Wednesday, May 26, 2010

Workshopping the Next Generation of War Literature


Who is going to write the great American war novel about Iraq? About Afghanistan? Virginia Quarterly Review examines war literature and MFA programs for returning vets.

From the piece...

The fundamental challenge of writing about war is to translate an indescribable experience into language. As Gabe Hudson, the author of Dear Mr. President and a former rifleman in the Marines, wrote in a recent email:

Writing war fiction is nearly impossible. The word ‘war’ is primordial—it’s stitched into our DNA—and no matter what you think of war, the word itself is somehow sacred. The word ‘war’ represents language on the far edge of what language can do, trying to name what can’t be named.

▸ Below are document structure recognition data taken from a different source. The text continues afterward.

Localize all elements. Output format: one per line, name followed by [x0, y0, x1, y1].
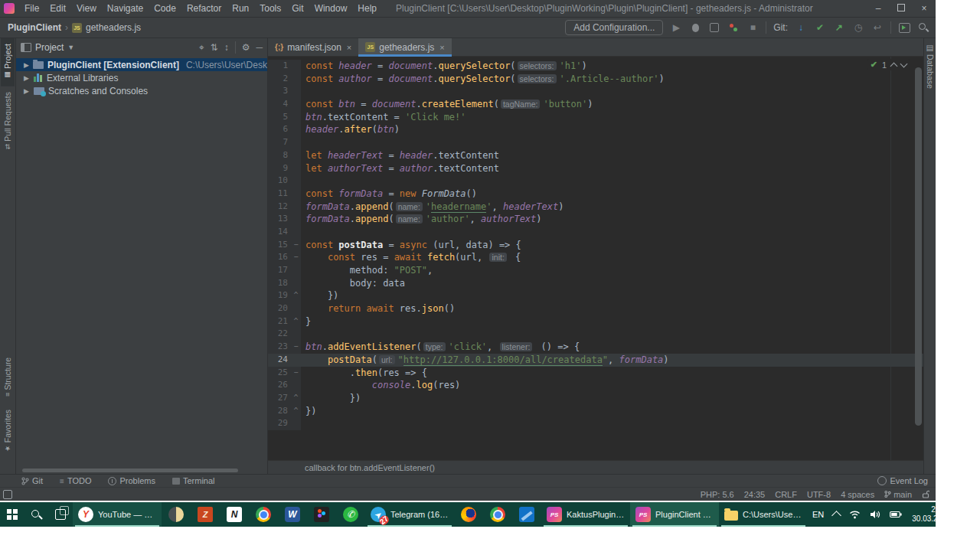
status-encoding[interactable]: UTF-8	[807, 490, 831, 499]
tray-expand-button[interactable]	[828, 502, 844, 527]
close-icon[interactable]: ×	[439, 43, 444, 52]
menu-item-run[interactable]: Run	[227, 0, 254, 17]
fold-icon[interactable]: −	[291, 341, 301, 354]
stop-icon[interactable]: ■	[746, 21, 759, 34]
code-line[interactable]: 11const formData = new FormData()	[268, 188, 923, 201]
taskbar-item-yandex-youtube[interactable]: YYouTube — Ян...	[73, 502, 162, 527]
run-anything-icon[interactable]	[898, 21, 910, 34]
tab-manifest-json[interactable]: {;} manifest.json ×	[268, 38, 358, 56]
chevron-right-icon[interactable]: ▶	[24, 87, 30, 95]
code-line[interactable]: 27^ })	[268, 392, 923, 405]
taskbar-item-moon-app[interactable]	[162, 502, 191, 527]
expand-all-icon[interactable]: ⇅	[211, 42, 218, 53]
git-update-icon[interactable]: ↓	[795, 21, 807, 34]
status-line-ending[interactable]: CRLF	[775, 490, 797, 499]
code-line[interactable]: 19^ })	[268, 289, 923, 302]
todo-toolwindow-button[interactable]: ≡TODO	[60, 476, 91, 485]
fold-icon[interactable]: ^	[291, 405, 301, 418]
git-branch-widget[interactable]: main	[884, 490, 912, 499]
next-problem-icon[interactable]	[900, 60, 908, 67]
taskbar-item-notion[interactable]: N	[220, 502, 249, 527]
maximize-button[interactable]	[890, 0, 913, 17]
debug-icon[interactable]	[689, 21, 701, 34]
task-view-button[interactable]	[48, 502, 73, 527]
code-line[interactable]: 25− .then(res => {	[268, 367, 923, 380]
taskbar-item-figma[interactable]	[307, 502, 336, 527]
sidebar-item-structure[interactable]: ≡Structure	[1, 352, 15, 404]
code-line[interactable]: 26 console.log(res)	[268, 379, 923, 392]
volume-icon[interactable]	[865, 502, 885, 527]
tab-getheaders-js[interactable]: JS getheaders.js ×	[358, 38, 451, 56]
history-icon[interactable]: ◷	[852, 21, 864, 34]
code-line[interactable]: 3	[268, 85, 923, 98]
toolwindow-switcher-icon[interactable]	[3, 490, 12, 499]
breadcrumb-project[interactable]: PluginClient	[8, 22, 61, 33]
fold-icon[interactable]: ^	[291, 315, 301, 328]
code-line[interactable]: 1const header = document.querySelector(s…	[268, 60, 923, 73]
locate-icon[interactable]: ⌖	[199, 42, 204, 53]
code-line[interactable]: 4const btn = document.createElement(tagN…	[268, 98, 923, 111]
code-line[interactable]: 7	[268, 136, 923, 149]
language-indicator[interactable]: EN	[808, 502, 828, 527]
tree-item-pluginclient[interactable]: ▶ PluginClient [ExtensionClient] C:\User…	[16, 58, 267, 71]
menu-item-view[interactable]: View	[71, 0, 102, 17]
menu-item-navigate[interactable]: Navigate	[102, 0, 149, 17]
search-everywhere-icon[interactable]	[917, 21, 929, 34]
taskbar-item-chrome[interactable]	[249, 502, 278, 527]
code-line[interactable]: 16− const res = await fetch(url, init: {	[268, 251, 923, 264]
taskbar-item-firefox[interactable]	[454, 502, 483, 527]
menu-item-edit[interactable]: Edit	[44, 0, 71, 17]
start-button[interactable]	[0, 502, 24, 527]
git-push-icon[interactable]: ↗	[833, 21, 845, 34]
run-icon[interactable]: ▶	[670, 21, 682, 34]
fold-icon[interactable]: −	[291, 367, 301, 380]
code-line[interactable]: 29	[268, 417, 923, 430]
sidebar-item-pull-requests[interactable]: ⇄Pull Requests	[1, 87, 15, 157]
code-line[interactable]: 2const author = document.querySelector(s…	[268, 73, 923, 86]
taskbar-item-chrome-2[interactable]	[483, 502, 512, 527]
status-indent[interactable]: 4 spaces	[841, 490, 874, 499]
code-line[interactable]: 20 return await res.json()	[268, 302, 923, 315]
fold-icon[interactable]: ^	[291, 392, 301, 405]
git-toolwindow-button[interactable]: Git	[21, 476, 43, 485]
code-line[interactable]: 5btn.textContent = 'Click me!'	[268, 111, 923, 124]
panel-title[interactable]: Project	[35, 42, 64, 53]
menu-item-refactor[interactable]: Refactor	[181, 0, 227, 17]
tree-item-scratches[interactable]: ▶ Scratches and Consoles	[16, 84, 267, 97]
code-line[interactable]: 17 method: "POST",	[268, 264, 923, 277]
action-center-button[interactable]	[956, 502, 976, 527]
code-line[interactable]: 15−const postData = async (url, data) =>…	[268, 239, 923, 252]
terminal-toolwindow-button[interactable]: Terminal	[172, 476, 215, 485]
code-editor[interactable]: 1const header = document.querySelector(s…	[268, 57, 923, 460]
tree-item-external-libraries[interactable]: ▶ External Libraries	[16, 71, 267, 84]
prev-problem-icon[interactable]	[890, 62, 898, 70]
rollback-icon[interactable]: ↩	[871, 21, 884, 34]
chevron-right-icon[interactable]: ▶	[24, 74, 30, 82]
fold-icon[interactable]: −	[291, 251, 301, 264]
coverage-icon[interactable]	[708, 21, 720, 34]
code-line[interactable]: 23−btn.addEventListener(type:'click', li…	[268, 341, 923, 354]
taskbar-item-phpstorm-pluginclient[interactable]: PSPluginClient – ...	[630, 502, 719, 527]
taskbar-item-whatsapp[interactable]: ✆	[336, 502, 365, 527]
battery-icon[interactable]	[885, 502, 906, 527]
menu-item-file[interactable]: File	[19, 0, 44, 17]
chevron-down-icon[interactable]: ▼	[67, 44, 74, 51]
code-line[interactable]: 14	[268, 226, 923, 239]
settings-icon[interactable]: ⚙	[242, 42, 250, 53]
lock-open-icon[interactable]	[922, 490, 929, 498]
chevron-right-icon[interactable]: ▶	[24, 61, 29, 69]
caret-line[interactable]: 24 postData(url:"http://127.0.0.1:8000/a…	[268, 354, 923, 367]
editor-breadcrumbs[interactable]: callback for btn.addEventListener()	[268, 460, 923, 474]
code-line[interactable]: 8let headerText = header.textContent	[268, 149, 923, 162]
taskbar-item-phpstorm-kaktusplugin[interactable]: PSKaktusPlugin-...	[541, 502, 630, 527]
fold-icon[interactable]: ^	[291, 289, 301, 302]
collapse-all-icon[interactable]: ↕	[224, 42, 229, 53]
code-line[interactable]: 13formData.append(name:'author', authorT…	[268, 213, 923, 226]
clock[interactable]: 20:2530.03.2021	[906, 505, 956, 524]
status-php-version[interactable]: PHP: 5.6	[701, 490, 734, 499]
taskbar-item-vscode[interactable]	[512, 502, 541, 527]
taskbar-search-button[interactable]	[24, 502, 48, 527]
code-line[interactable]: 22	[268, 328, 923, 341]
problems-toolwindow-button[interactable]: Problems	[108, 476, 155, 485]
menu-item-help[interactable]: Help	[352, 0, 382, 17]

Although Hudson is a creative writing professor himself and expressed great gratitude for the support he received while pursuing his MFA at Brown, he is skeptical about the value of an MFA workshop for a recently returned veteran. “The academy and the composition of war literature isn’t necessarily a natural fit,” he wrote. “There’s the danger that workshops might bleed your work of its requisite edge, or that your personal workshop ecosystem isn’t equipped to nurture your artistic vision.”

For his part, Robert Olen Butler sees no inherent disjuncture between MFA workshops and writing about war. He worries, however, that recently returned veterans might not have enough distance from their wartime experience. “The vets I’ve had, their experience has been too close to them. They have not forgotten enough. It took me eight years to be able to write well about Vietnam,” he said. “I needed every minute of it, to assimilate into my unconscious the abiding and important essence of my experience.”